On closer inspection, there were more folk in civvies than in cycling attire, and the staff were incredibly welcoming. No exclusive cyclist ghetto is this, unlike the terror of deigning to perch on the wall where Poland St meets Broadwick.
Focaccia was a good size and price (£4.50) for these parts, especially when eating in and it’s grilled and served with a decent handful of dressed salad. It was packed full of prosciutto, mozzarella, tomatoes and basil, and a great lunch. My long black was delicious – I believe they’re moved from Monmouth Beans to Square Mile.
Interestingly, it was predominantly male and is effectively a very blokey coffee joint. Any ‘coffee date’ I have with a male friend inevitably results in a brief stand-off before one caves in to proclaim “fuck it, fancy a pint?”, and the faux-intentions of coffee are long consigned to history. But at Rapha there are actually plenty of guys having a coffee together. Talking tats. And hedge funds.

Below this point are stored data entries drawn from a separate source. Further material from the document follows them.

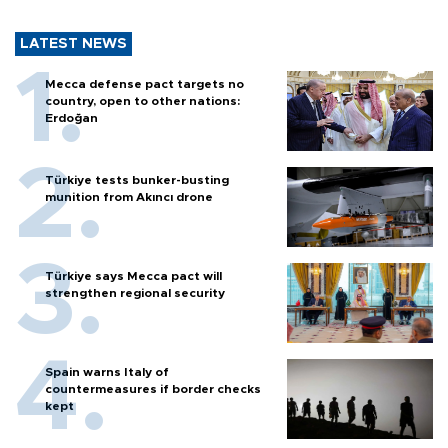
LATEST NEWS
Mecca defense pact targets no
country, open to other nations:
Erdoğan
Türkiye tests bunker-busting
munition from Akıncı drone
Türkiye says Mecca pact will
strengthen regional security
Spain warns Italy of
countermeasures if border checks
kept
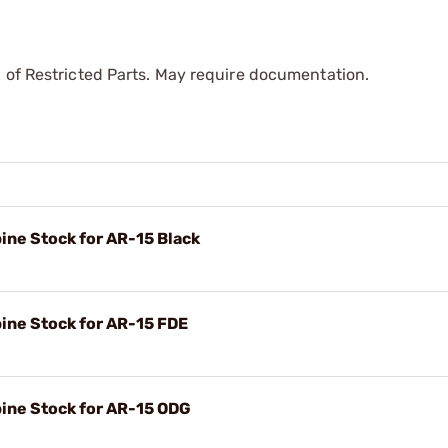
 of Restricted Parts. May require documentation.
ine Stock for AR-15 Black
ine Stock for AR-15 FDE
bine Stock for AR-15 ODG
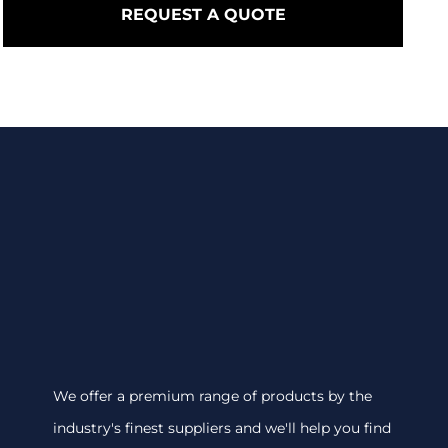
REQUEST A QUOTE
We offer a premium range of products by the
industry's finest suppliers and we'll help you find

They sell booze (a short, eclectic wine list and Kernel beers) and with some music on, it wouldn’t be too shabby a place to come for a quick evening drink, or a cheeky afternoon one. And I thoroughly enjoyed the buzzy, original surroundings too, which reminded me of the many ‘concept’ café-in-retail offerings in Tokyo. I look forward to returning for the braised beef brioche – effectively pie filling encased in a brioche bun, which at £3.50 seems great value.